▶ [Brief]
Only the lines that hold "外网设置" should be in the answer, each copied from the data below.

[Dataset records]
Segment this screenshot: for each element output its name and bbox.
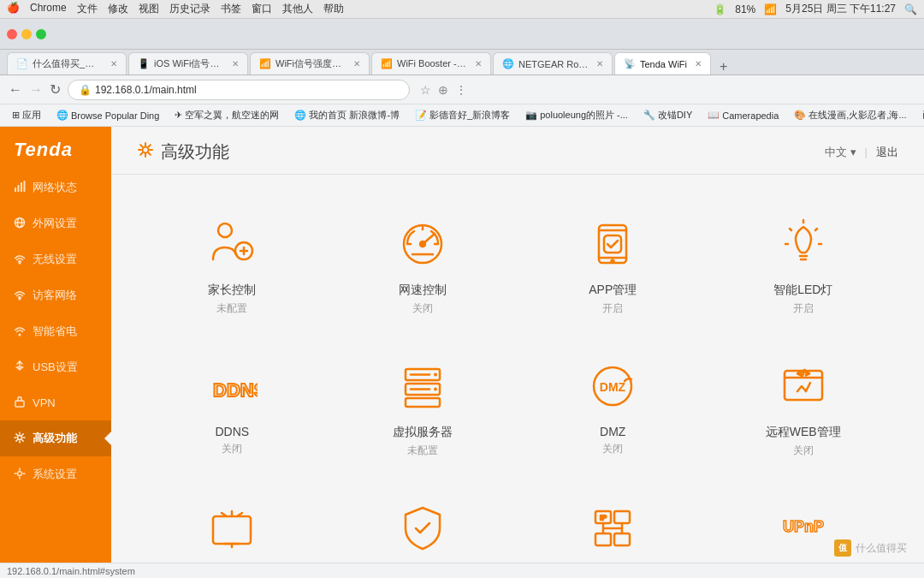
feature-app-manage[interactable]: APP管理 开启 <box>518 192 708 334</box>
menu-history[interactable]: 历史记录 <box>169 2 210 16</box>
header-right: 中文 ▾ | 退出 <box>825 145 898 160</box>
parental-control-name: 家长控制 <box>208 283 256 298</box>
feature-virtual-server[interactable]: 虚拟服务器 未配置 <box>328 334 518 476</box>
window-maximize-button[interactable] <box>36 29 46 39</box>
new-tab-button[interactable]: + <box>713 59 734 74</box>
tab-close-3[interactable]: ✕ <box>475 59 482 69</box>
svg-point-14 <box>18 435 22 439</box>
svg-text:DMZ: DMZ <box>600 380 626 394</box>
bookmark-3[interactable]: 🌐 我的首页 新浪微博-博 <box>289 107 405 123</box>
bookmark-3-icon: 🌐 <box>294 110 306 121</box>
sidebar-item-advanced[interactable]: 高级功能 <box>0 420 111 456</box>
bookmark-star-icon[interactable]: ☆ <box>420 83 431 97</box>
tab-close-2[interactable]: ✕ <box>353 59 360 69</box>
dmz-icon-wrap: DMZ <box>583 356 643 416</box>
sidebar-label-wan: 外网设置 <box>33 216 77 231</box>
svg-point-43 <box>434 373 437 377</box>
extend-icon[interactable]: ⊕ <box>438 83 448 97</box>
bookmark-3-label: 我的首页 新浪微博-博 <box>309 109 400 122</box>
tab-bar: 📄 什么值得买_优惠精选 | 国... ✕ 📱 iOS WiFi信号强度检测_百… <box>0 50 924 75</box>
window-close-button[interactable] <box>7 29 17 39</box>
bookmark-8[interactable]: 🎨 在线漫画,火影忍者,海... <box>789 107 911 123</box>
address-input[interactable]: 🔒 192.168.0.1/main.html <box>68 80 410 100</box>
tab-close-0[interactable]: ✕ <box>110 59 117 69</box>
feature-grid: 家长控制 未配置 <box>111 175 924 578</box>
feature-remote-web[interactable]: </> 远程WEB管理 关闭 <box>708 334 899 476</box>
sidebar-item-network-status[interactable]: 网络状态 <box>0 170 111 206</box>
svg-point-8 <box>19 298 21 300</box>
svg-text:UPnP: UPnP <box>783 518 824 535</box>
sidebar-item-wan-settings[interactable]: 外网设置 <box>0 206 111 241</box>
content-area: 高级功能 中文 ▾ | 退出 <box>111 127 924 578</box>
sidebar-item-guest[interactable]: 访客网络 <box>0 277 111 313</box>
window-minimize-button[interactable] <box>21 29 32 39</box>
url-text[interactable]: 192.168.0.1/main.html <box>95 84 197 96</box>
menu-help[interactable]: 帮助 <box>323 2 344 16</box>
tab-1[interactable]: 📱 iOS WiFi信号强度检测_百... ✕ <box>128 52 248 74</box>
page-title: 高级功能 <box>137 140 229 164</box>
tab-0[interactable]: 📄 什么值得买_优惠精选 | 国... ✕ <box>7 52 127 74</box>
bookmark-7-icon: 📖 <box>708 110 720 121</box>
bookmark-7[interactable]: 📖 Camerapedia <box>702 108 784 122</box>
tab-close-1[interactable]: ✕ <box>232 59 239 69</box>
tab-4[interactable]: 🌐 NETGEAR Router WNDR... ✕ <box>493 52 613 74</box>
refresh-button[interactable]: ↻ <box>50 81 61 98</box>
svg-point-17 <box>218 223 232 237</box>
menu-window[interactable]: 窗口 <box>252 2 272 16</box>
speed-control-icon-wrap <box>393 214 453 274</box>
feature-parental-control[interactable]: 家长控制 未配置 <box>137 192 328 334</box>
menu-other[interactable]: 其他人 <box>282 2 313 16</box>
feature-speed-control[interactable]: 网速控制 关闭 <box>328 192 518 334</box>
menu-icon[interactable]: ⋮ <box>455 83 467 97</box>
smart-led-name: 智能LED灯 <box>773 283 832 298</box>
menu-chrome[interactable]: Chrome <box>30 2 67 16</box>
bookmark-1-label: Browse Popular Ding <box>71 110 159 121</box>
bookmark-1-icon: 🌐 <box>56 110 68 121</box>
sidebar-label-advanced: 高级功能 <box>33 431 77 446</box>
menu-bookmarks[interactable]: 书签 <box>221 2 241 16</box>
bookmark-apps[interactable]: ⊞ 应用 <box>7 107 46 123</box>
menu-edit[interactable]: 修改 <box>108 2 128 16</box>
bookmark-9[interactable]: 已登入 <box>917 107 924 123</box>
back-button[interactable]: ← <box>9 82 22 98</box>
bookmark-2[interactable]: ✈ 空军之翼，航空迷的网 <box>169 107 284 123</box>
sidebar-item-system[interactable]: 系统设置 <box>0 456 111 492</box>
menu-view[interactable]: 视图 <box>139 2 159 16</box>
tab-close-5[interactable]: ✕ <box>695 59 702 69</box>
menu-file[interactable]: 文件 <box>77 2 98 16</box>
svg-point-30 <box>612 260 614 263</box>
wan-settings-icon <box>14 217 26 231</box>
static-route-icon-wrap: IP <box>583 498 643 558</box>
dmz-status: 关闭 <box>602 442 623 456</box>
firewall-icon-wrap <box>393 498 453 558</box>
sidebar-item-wifi[interactable]: 无线设置 <box>0 241 111 277</box>
tab-3[interactable]: 📶 WiFi Booster - 加强WiFi... ✕ <box>371 52 491 74</box>
forward-button[interactable]: → <box>29 82 43 98</box>
logout-button[interactable]: 退出 <box>876 145 898 160</box>
bookmark-1[interactable]: 🌐 Browse Popular Ding <box>51 108 164 122</box>
tab-5[interactable]: 📡 Tenda WiFi ✕ <box>614 52 711 74</box>
sidebar-item-powersave[interactable]: 智能省电 <box>0 313 111 349</box>
apple-menu[interactable]: 🍎 <box>7 2 20 16</box>
bookmark-6[interactable]: 🔧 改锚DIY <box>638 107 697 123</box>
language-selector[interactable]: 中文 ▾ <box>825 145 856 160</box>
sidebar-item-vpn[interactable]: VPN <box>0 385 111 420</box>
bookmark-5[interactable]: 📷 poluoleung的照片 -... <box>520 107 633 123</box>
sidebar-item-usb[interactable]: USB设置 <box>0 349 111 385</box>
sidebar-label-powersave: 智能省电 <box>33 324 77 339</box>
wifi-icon: 📶 <box>764 3 777 15</box>
svg-text:</>: </> <box>797 370 810 378</box>
search-icon[interactable]: 🔍 <box>904 3 917 15</box>
sidebar-label-wifi: 无线设置 <box>33 252 77 267</box>
brand-text: 什么值得买 <box>856 541 907 556</box>
apps-grid-icon: ⊞ <box>12 110 20 121</box>
feature-dmz[interactable]: DMZ DMZ 关闭 <box>518 334 708 476</box>
feature-smart-led[interactable]: 智能LED灯 开启 <box>708 192 899 334</box>
svg-line-35 <box>815 229 817 230</box>
page-title-text: 高级功能 <box>161 140 229 164</box>
feature-ddns[interactable]: DDNS DDNS 关闭 <box>137 334 328 476</box>
bookmark-4[interactable]: 📝 影德音好_新浪博客 <box>410 107 515 123</box>
tab-2[interactable]: 📶 WiFi信号强度显示软件 Wi... ✕ <box>250 52 370 74</box>
tab-close-4[interactable]: ✕ <box>596 59 603 69</box>
system-icon <box>14 468 26 482</box>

▶ [Written solution]
sidebar-label-wan: 外网设置 <box>33 216 77 231</box>
sidebar-item-wan-settings[interactable]: 外网设置 <box>0 206 111 241</box>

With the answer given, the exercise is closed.